--- START ---
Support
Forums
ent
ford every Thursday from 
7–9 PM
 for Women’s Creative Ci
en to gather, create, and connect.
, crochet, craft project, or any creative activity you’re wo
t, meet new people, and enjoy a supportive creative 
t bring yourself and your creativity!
--- END ---
Repeat the listing in its entirety, keeping each line as it is.

Support
Forums
ent
ford every Thursday from 
7–9 PM
 for Women’s Creative Ci
en to gather, create, and connect.
, crochet, craft project, or any creative activity you’re wo
t, meet new people, and enjoy a supportive creative 
t bring yourself and your creativity!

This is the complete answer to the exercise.